#### [TO DO]
What you should output is the data below, unchanged in every character.

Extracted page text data
***
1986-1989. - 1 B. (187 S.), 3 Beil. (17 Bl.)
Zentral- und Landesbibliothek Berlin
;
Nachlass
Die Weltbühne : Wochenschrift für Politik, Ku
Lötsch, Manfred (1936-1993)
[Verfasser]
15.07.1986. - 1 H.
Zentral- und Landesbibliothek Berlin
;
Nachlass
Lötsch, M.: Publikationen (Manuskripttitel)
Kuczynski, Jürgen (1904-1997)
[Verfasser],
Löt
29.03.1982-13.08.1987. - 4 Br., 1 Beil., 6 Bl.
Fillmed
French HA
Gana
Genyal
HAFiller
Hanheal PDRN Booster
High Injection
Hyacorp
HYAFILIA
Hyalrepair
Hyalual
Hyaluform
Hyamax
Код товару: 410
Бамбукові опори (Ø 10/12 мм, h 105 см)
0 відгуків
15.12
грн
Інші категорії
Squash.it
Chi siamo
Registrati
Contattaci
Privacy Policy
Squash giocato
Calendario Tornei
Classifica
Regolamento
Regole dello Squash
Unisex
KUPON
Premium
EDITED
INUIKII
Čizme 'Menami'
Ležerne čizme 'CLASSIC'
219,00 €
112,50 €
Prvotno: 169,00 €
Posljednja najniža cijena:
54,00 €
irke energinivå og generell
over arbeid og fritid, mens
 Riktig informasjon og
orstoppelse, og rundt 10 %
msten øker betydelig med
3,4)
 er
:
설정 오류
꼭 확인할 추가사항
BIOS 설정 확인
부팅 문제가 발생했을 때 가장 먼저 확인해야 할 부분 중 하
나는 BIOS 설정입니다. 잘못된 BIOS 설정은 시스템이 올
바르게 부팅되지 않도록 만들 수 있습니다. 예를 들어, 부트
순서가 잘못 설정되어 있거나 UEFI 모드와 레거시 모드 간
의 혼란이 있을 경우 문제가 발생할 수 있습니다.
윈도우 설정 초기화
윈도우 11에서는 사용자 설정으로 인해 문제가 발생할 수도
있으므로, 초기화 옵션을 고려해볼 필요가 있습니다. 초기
***
#### [YOUR SOLUTION]
1986-1989. - 1 B. (187 S.), 3 Beil. (17 Bl.)
Zentral- und Landesbibliothek Berlin
;
Nachlass
Die Weltbühne : Wochenschrift für Politik, Ku
Lötsch, Manfred (1936-1993)
[Verfasser]
15.07.1986. - 1 H.
Zentral- und Landesbibliothek Berlin
;
Nachlass
Lötsch, M.: Publikationen (Manuskripttitel)
Kuczynski, Jürgen (1904-1997)
[Verfasser],
Löt
29.03.1982-13.08.1987. - 4 Br., 1 Beil., 6 Bl.
Fillmed
French HA
Gana
Genyal
HAFiller
Hanheal PDRN Booster
High Injection
Hyacorp
HYAFILIA
Hyalrepair
Hyalual
Hyaluform
Hyamax
Код товару: 410
Бамбукові опори (Ø 10/12 мм, h 105 см)
0 відгуків
15.12
грн
Інші категорії
Squash.it
Chi siamo
Registrati
Contattaci
Privacy Policy
Squash giocato
Calendario Tornei
Classifica
Regolamento
Regole dello Squash
Unisex
KUPON
Premium
EDITED
INUIKII
Čizme 'Menami'
Ležerne čizme 'CLASSIC'
219,00 €
112,50 €
Prvotno: 169,00 €
Posljednja najniža cijena:
54,00 €
irke energinivå og generell
over arbeid og fritid, mens
 Riktig informasjon og
orstoppelse, og rundt 10 %
msten øker betydelig med
3,4)
 er
:
설정 오류
꼭 확인할 추가사항
BIOS 설정 확인
부팅 문제가 발생했을 때 가장 먼저 확인해야 할 부분 중 하
나는 BIOS 설정입니다. 잘못된 BIOS 설정은 시스템이 올
바르게 부팅되지 않도록 만들 수 있습니다. 예를 들어, 부트
순서가 잘못 설정되어 있거나 UEFI 모드와 레거시 모드 간
의 혼란이 있을 경우 문제가 발생할 수 있습니다.
윈도우 설정 초기화
윈도우 11에서는 사용자 설정으로 인해 문제가 발생할 수도
있으므로, 초기화 옵션을 고려해볼 필요가 있습니다. 초기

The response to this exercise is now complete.